Your assignment:
First find the line with "الأمنية الموضوعة لحمايتها." in the entries below, then set down exactly every line through the line with "Om kwart over 9 - ik had net verloren in", that line included.

- - - - -

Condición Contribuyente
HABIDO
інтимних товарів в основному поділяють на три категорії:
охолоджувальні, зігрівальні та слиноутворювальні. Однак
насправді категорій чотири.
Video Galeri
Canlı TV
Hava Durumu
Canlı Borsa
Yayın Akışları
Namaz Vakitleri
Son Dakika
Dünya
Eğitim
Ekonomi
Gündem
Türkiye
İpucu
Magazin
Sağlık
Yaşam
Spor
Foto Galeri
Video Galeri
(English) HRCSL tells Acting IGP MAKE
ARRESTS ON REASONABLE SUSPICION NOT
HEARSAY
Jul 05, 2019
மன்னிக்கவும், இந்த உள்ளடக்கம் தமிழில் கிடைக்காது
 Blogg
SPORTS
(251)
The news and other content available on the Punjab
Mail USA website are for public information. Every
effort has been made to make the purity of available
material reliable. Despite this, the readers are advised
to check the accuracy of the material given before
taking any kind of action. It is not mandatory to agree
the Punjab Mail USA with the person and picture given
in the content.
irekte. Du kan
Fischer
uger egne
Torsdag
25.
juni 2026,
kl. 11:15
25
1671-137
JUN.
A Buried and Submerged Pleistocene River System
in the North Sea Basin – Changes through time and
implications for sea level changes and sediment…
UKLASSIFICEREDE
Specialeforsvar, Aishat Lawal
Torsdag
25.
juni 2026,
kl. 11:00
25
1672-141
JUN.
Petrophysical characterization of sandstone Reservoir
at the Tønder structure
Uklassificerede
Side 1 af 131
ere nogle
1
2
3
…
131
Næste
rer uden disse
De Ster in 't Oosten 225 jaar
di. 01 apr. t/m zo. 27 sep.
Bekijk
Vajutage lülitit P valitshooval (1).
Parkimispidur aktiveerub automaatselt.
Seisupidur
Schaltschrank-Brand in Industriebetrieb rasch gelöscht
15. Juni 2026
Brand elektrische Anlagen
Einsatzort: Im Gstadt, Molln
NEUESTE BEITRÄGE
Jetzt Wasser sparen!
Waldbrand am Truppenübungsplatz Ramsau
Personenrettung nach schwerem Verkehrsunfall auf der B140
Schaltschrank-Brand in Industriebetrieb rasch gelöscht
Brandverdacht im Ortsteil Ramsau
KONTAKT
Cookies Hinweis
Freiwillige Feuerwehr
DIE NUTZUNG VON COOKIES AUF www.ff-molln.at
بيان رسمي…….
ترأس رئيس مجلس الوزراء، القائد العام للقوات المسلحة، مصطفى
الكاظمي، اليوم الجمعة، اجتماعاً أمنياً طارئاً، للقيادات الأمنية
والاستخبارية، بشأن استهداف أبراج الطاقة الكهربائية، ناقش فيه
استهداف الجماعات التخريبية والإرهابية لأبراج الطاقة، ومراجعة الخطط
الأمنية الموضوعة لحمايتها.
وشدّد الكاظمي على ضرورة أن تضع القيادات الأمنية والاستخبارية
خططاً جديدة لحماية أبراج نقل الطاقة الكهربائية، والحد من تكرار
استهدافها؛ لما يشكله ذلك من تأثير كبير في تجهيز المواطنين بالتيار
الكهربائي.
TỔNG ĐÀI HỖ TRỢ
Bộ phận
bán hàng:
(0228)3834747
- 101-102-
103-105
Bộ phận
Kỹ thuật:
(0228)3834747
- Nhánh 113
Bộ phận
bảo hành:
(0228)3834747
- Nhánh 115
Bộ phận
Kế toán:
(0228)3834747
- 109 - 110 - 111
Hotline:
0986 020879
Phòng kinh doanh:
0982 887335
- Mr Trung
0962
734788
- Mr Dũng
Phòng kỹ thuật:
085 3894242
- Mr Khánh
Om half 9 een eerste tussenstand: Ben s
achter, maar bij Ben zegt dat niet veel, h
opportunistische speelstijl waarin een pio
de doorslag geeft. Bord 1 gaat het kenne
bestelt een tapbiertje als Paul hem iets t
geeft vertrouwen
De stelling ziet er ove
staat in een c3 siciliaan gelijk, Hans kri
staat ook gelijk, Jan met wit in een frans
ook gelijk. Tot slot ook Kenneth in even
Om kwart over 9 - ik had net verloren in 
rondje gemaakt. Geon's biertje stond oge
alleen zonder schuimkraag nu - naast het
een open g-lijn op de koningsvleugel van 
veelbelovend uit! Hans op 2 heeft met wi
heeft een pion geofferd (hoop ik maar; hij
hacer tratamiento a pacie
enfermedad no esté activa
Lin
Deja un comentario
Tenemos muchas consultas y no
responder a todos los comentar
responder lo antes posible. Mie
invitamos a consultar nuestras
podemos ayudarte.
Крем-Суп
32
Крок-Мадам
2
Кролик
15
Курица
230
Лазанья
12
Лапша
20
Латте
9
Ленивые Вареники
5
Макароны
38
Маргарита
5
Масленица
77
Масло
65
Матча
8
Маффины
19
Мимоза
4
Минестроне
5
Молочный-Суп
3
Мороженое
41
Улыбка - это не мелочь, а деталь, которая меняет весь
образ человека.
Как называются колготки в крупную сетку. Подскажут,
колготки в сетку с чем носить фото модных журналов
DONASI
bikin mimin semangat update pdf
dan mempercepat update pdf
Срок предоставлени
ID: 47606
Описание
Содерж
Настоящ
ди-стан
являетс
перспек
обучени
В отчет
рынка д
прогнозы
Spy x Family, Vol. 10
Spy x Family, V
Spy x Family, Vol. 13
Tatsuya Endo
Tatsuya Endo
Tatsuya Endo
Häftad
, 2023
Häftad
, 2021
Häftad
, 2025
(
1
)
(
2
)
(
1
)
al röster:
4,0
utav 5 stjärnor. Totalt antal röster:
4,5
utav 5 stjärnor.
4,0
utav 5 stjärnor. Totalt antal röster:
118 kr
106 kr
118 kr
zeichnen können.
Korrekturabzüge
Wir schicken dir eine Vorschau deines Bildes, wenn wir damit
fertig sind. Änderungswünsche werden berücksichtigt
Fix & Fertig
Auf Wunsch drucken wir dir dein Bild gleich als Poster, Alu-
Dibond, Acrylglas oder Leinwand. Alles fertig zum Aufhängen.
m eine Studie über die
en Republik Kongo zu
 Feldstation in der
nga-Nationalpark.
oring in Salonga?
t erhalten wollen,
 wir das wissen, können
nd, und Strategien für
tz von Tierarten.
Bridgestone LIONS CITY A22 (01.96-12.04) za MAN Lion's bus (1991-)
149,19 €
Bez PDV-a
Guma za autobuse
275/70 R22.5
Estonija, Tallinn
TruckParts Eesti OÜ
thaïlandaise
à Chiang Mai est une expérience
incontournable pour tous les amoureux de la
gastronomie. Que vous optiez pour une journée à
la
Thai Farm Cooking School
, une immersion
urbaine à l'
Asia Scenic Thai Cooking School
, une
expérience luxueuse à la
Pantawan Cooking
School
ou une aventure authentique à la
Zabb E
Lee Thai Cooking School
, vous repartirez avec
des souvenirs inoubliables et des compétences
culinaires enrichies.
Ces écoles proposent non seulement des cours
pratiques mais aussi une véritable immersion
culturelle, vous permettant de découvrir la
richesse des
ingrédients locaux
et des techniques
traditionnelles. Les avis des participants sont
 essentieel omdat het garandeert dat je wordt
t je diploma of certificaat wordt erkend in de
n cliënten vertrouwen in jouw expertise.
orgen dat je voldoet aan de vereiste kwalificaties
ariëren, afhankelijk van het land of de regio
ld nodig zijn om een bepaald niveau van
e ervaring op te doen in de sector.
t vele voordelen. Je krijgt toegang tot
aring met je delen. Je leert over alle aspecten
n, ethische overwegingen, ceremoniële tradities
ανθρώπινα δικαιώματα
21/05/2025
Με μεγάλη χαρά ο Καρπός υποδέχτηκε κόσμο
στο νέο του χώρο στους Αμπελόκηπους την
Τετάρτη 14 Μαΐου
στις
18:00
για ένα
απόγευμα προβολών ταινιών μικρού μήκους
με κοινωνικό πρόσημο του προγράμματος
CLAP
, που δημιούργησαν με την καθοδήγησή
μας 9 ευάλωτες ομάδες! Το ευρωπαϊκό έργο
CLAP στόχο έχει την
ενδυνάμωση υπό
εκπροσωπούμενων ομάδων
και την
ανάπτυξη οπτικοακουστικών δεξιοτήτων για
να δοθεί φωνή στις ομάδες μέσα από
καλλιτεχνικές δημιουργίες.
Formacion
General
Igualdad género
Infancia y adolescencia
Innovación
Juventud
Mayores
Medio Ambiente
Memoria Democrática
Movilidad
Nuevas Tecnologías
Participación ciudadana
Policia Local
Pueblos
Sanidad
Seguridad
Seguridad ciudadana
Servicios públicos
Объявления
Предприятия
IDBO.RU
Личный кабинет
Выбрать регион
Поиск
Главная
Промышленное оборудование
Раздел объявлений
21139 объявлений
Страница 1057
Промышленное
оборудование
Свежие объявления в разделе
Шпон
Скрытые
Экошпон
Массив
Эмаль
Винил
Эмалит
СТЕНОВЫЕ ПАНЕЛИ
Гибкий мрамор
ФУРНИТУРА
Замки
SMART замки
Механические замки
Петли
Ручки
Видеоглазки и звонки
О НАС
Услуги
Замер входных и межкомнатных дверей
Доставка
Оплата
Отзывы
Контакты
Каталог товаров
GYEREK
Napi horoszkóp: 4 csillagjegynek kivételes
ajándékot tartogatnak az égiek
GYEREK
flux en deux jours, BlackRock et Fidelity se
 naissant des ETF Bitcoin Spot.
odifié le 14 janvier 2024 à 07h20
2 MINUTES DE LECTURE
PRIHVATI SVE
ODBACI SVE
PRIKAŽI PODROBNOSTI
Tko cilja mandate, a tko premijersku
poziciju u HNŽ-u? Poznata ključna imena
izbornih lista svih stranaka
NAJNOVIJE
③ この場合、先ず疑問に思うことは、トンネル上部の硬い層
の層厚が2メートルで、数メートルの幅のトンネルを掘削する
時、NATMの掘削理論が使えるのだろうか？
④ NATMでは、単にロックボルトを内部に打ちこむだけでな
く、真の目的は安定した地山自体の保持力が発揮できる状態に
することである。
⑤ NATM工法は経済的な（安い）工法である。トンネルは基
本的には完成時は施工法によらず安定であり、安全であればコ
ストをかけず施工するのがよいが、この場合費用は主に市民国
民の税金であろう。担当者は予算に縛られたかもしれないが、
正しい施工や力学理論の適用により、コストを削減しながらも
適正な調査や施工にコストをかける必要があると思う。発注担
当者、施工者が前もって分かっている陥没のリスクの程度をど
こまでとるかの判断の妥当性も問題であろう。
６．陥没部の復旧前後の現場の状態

- - - - -

Answer space:
الأمنية الموضوعة لحمايتها.
وشدّد الكاظمي على ضرورة أن تضع القيادات الأمنية والاستخبارية
خططاً جديدة لحماية أبراج نقل الطاقة الكهربائية، والحد من تكرار
استهدافها؛ لما يشكله ذلك من تأثير كبير في تجهيز المواطنين بالتيار
الكهربائي.
TỔNG ĐÀI HỖ TRỢ
Bộ phận
bán hàng:
(0228)3834747
- 101-102-
103-105
Bộ phận
Kỹ thuật:
(0228)3834747
- Nhánh 113
Bộ phận
bảo hành:
(0228)3834747
- Nhánh 115
Bộ phận
Kế toán:
(0228)3834747
- 109 - 110 - 111
Hotline:
0986 020879
Phòng kinh doanh:
0982 887335
- Mr Trung
0962
734788
- Mr Dũng
Phòng kỹ thuật:
085 3894242
- Mr Khánh
Om half 9 een eerste tussenstand: Ben s
achter, maar bij Ben zegt dat niet veel, h
opportunistische speelstijl waarin een pio
de doorslag geeft. Bord 1 gaat het kenne
bestelt een tapbiertje als Paul hem iets t
geeft vertrouwen
De stelling ziet er ove
staat in een c3 siciliaan gelijk, Hans kri
staat ook gelijk, Jan met wit in een frans
ook gelijk. Tot slot ook Kenneth in even
Om kwart over 9 - ik had net verloren in 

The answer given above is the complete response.